Die Ampel hatte drei Jahre Zeit, darüber zu diskutieren, die Ausschüsse zu bemühen, Experten zu hören und fraktionsübergreifend für Unterstützung zu sorgen. Das hat sie nicht getan, weil sie sich wie so oft nicht einig gewesen ist, inwieweit überhaupt die Notwendigkeit einer wie auch immer gearteten Reform besteht. Jetzt aber soll nach dem Willen insbesondere rot-grüner Abgeordneter alles hopplahopp gehen. Das ist keine verantwortliche Politik, sondern ein riskantes Spiel, wie es die Ex-Koalition schon öfter gespielt hat. Stichwort Selbstbestimmungsrecht, Stichwort Cannabisfreigabe.
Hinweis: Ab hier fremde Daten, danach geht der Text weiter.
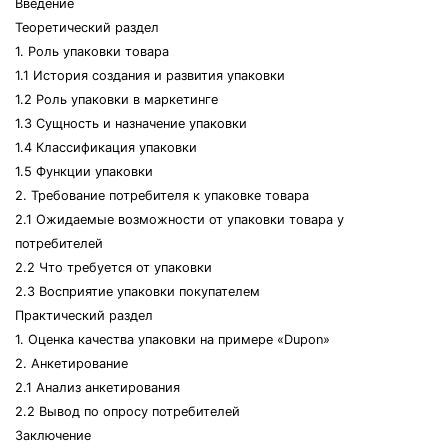
Введение
Теоретический раздел
1. Роль упаковки товара
1.1 История создания и развития упаковки
1.2 Роль упаковки в маркетинге
1.3 Сущность и назначение упаковки
1.4 Классификация упаковки
1.5 Функции упаковки
2. Требование потребителя к упаковке товара
2.1 Ожидаемые возможности от упаковки товара у
потребителей
2.2 Что требуется от упаковки
2.3 Восприятие упаковки покупателем
Практический раздел
1. Оценка качества упаковки на примере «Dupon»
2. Анкетирование
2.1 Анализ анкетирования
2.2 Вывод по опросу потребителей
Заключение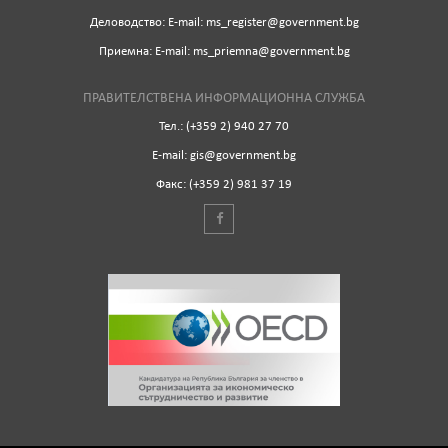
Деловодство: Е-mail: ms_register@government.bg
Приемна: Е-mail: ms_priemna@government.bg
ПРАВИТЕЛСТВЕНА ИНФОРМАЦИОННА СЛУЖБА
Тел.: (+359 2) 940 27 70
Е-mail: gis@government.bg
Факс: (+359 2) 981 37 19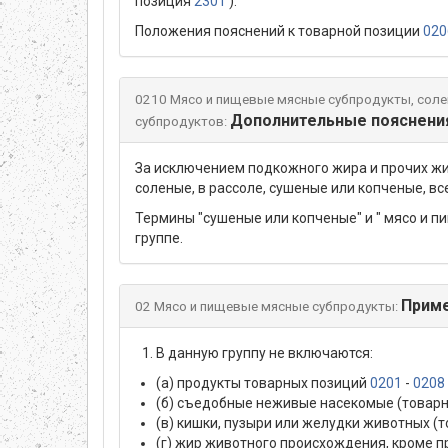
позиция
2301
).
Положения пояснений к товарной позиции
020
0210 Мясо и пищевые мясные субпродукты, солен
Дополнительные пояснения
субпродуктов:
За исключением подкожного жира и прочих ж
соленые, в рассоле, сушеные или копченые, в
Термины "сушеные или копченые" и " мясо и п
группе.
Прим
02 Мясо и пищевые мясные субпродукты:
В данную группу не включаются:
(а) продукты товарных позиций
0201
-
0208
(б) съедобные неживые насекомые (товар
(в) кишки, пузыри или желудки животных (
(г) жир животного происхождения, кроме 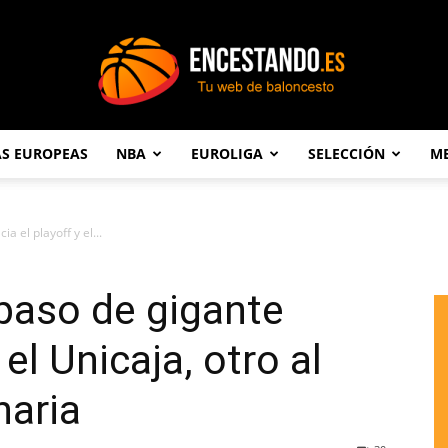
AS EUROPEAS
NBA
EUROLIGA
SELECCIÓN
ME
Encestando.es
a el playoff y el...
 paso de gigante
 el Unicaja, otro al
naria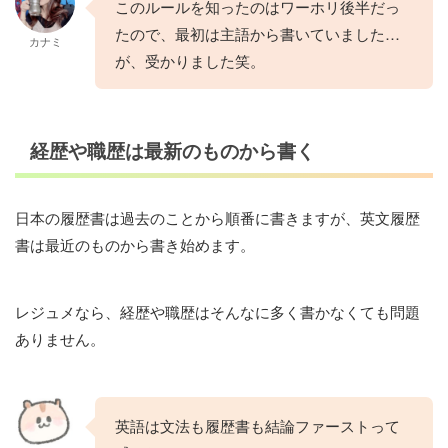
このルールを知ったのはワーホリ後半だっ
たので、最初は主語から書いていました…
カナミ
が、受かりました笑。
経歴や職歴は最新のものから書く
日本の履歴書は過去のことから順番に書きますが、英文履歴
書は最近のものから書き始めます。
レジュメなら、経歴や職歴はそんなに多く書かなくても問題
ありません。
英語は文法も履歴書も結論ファーストって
Beim Paragrafen 218 wiegt dies indes besonders schwer. Mit Mühe wurde in den 1990er Jahren der gesellschaftliche und politische Friede beim Schwangerschaftsabbruch gefunden, und das mit Hilfe des Bundesverfassungsgerichts. Das heißt nicht, dass es nach mehr als 30 Jahren keinen Reformbedarf geben könnte. Aber gerade in diesem Bereich ist nicht nur das Gewissen der Abgeordneten besonders betroffen, sondern womöglich das Gewissen einer ganzen Gesellschaft. Von extrem schwierigen Rechtsfragen ganz abgesehen. Also gilt es, besonders sorgsam vorzugehen, Meinungen abzuwägen, auch in die Bevölkerung hineinzuhorchen. Das alles wird nun zunächst unterlassen. Die Vermutung drängt sich auf, dass es vor allem um ein ideologisch motiviertes Signal auf den letzten Metern bis zur Bundestagswahl geht. So wird der Paragraf 218 aber fast so behandelt wie irgendein schnödes Gesetzesvorhaben. Ein fataler Fehler.